Exercise — Make an exact copy of the records, leaving out the images.

*** Data extract ***

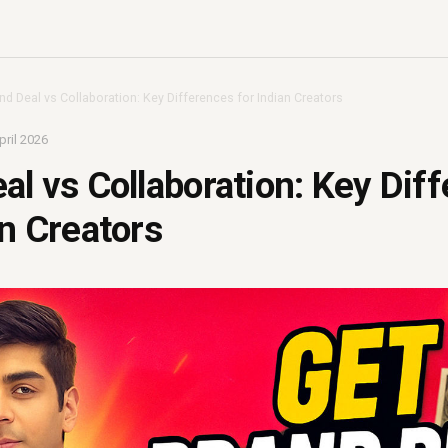
nd Deal vs Collaboration: Key Differences for Indian Creators
pril 2026
al vs Collaboration: Key Dif
an Creators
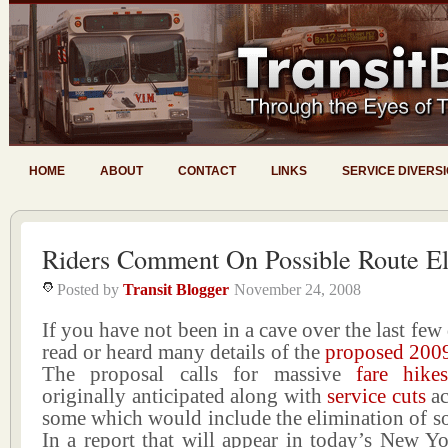
HOME
ABOUT
CONTACT
LINKS
SERVICE DIVERS
Riders Comment On Possible Route El
Posted by
Transit Blogger
November 24, 2008
If you have not been in a cave over the last few
read or heard many details of the
proposed 200
The proposal calls for massive
fare hike
originally anticipated along with
service cuts
ac
some which would include the elimination of s
In a report that will appear in today’s New Y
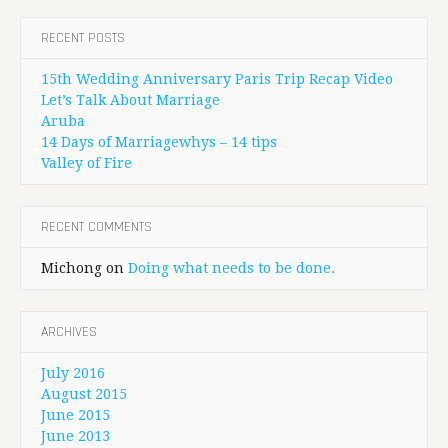
RECENT POSTS
15th Wedding Anniversary Paris Trip Recap Video
Let’s Talk About Marriage
Aruba
14 Days of Marriagewhys – 14 tips
Valley of Fire
RECENT COMMENTS
Michong
on
Doing what needs to be done.
ARCHIVES
July 2016
August 2015
June 2015
June 2013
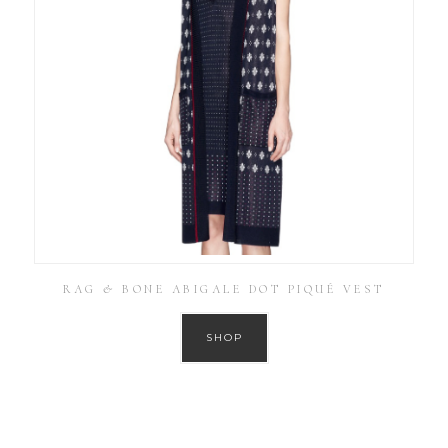
RAG & BONE ABIGALE DOT PIQUÉ VEST
SHOP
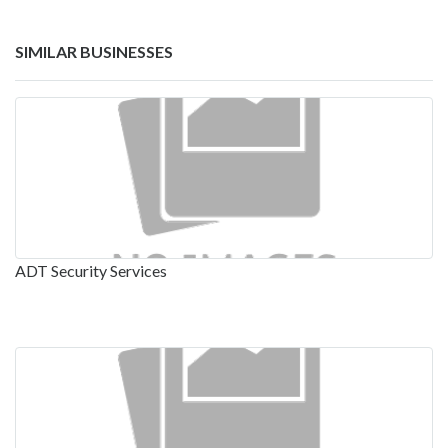
SIMILAR BUSINESSES
ADT Security Services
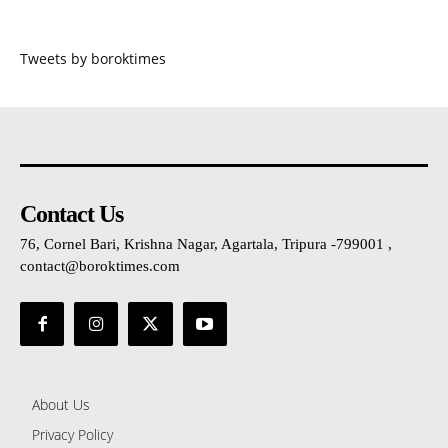
Tweets by boroktimes
Contact Us
76, Cornel Bari, Krishna Nagar, Agartala, Tripura -799001 ,
contact@boroktimes.com
About Us
Privacy Policy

*** End of Data extract ***

Your solution —
nd Deal vs Collaboration: Key Differences for Indian Creators
pril 2026
al vs Collaboration: Key Dif
an Creators
HOME
ABOUT
CONTACT
LINKS
SERVICE DIVERS
Riders Comment On Possible Route El
Posted by
Transit Blogger
November 24, 2008
If you have not been in a cave over the last few
read or heard many details of the
proposed 200
The proposal calls for massive
fare hike
originally anticipated along with
service cuts
ac
some which would include the elimination of s
In a report that will appear in today’s New Y
RECENT POSTS
15th Wedding Anniversary Paris Trip Recap Video
Let’s Talk About Marriage
Aruba
14 Days of Marriagewhys – 14 tips
Valley of Fire
RECENT COMMENTS
Michong
on
Doing what needs to be done.
ARCHIVES
July 2016
August 2015
June 2015
June 2013
RAG & BONE ABIGALE DOT PIQUÉ VEST
SHOP
SIMILAR BUSINESSES
ADT Security Services
Tweets by boroktimes
Contact Us
76, Cornel Bari, Krishna Nagar, Agartala, Tripura -799001 ,
contact@boroktimes.com
About Us
Privacy Policy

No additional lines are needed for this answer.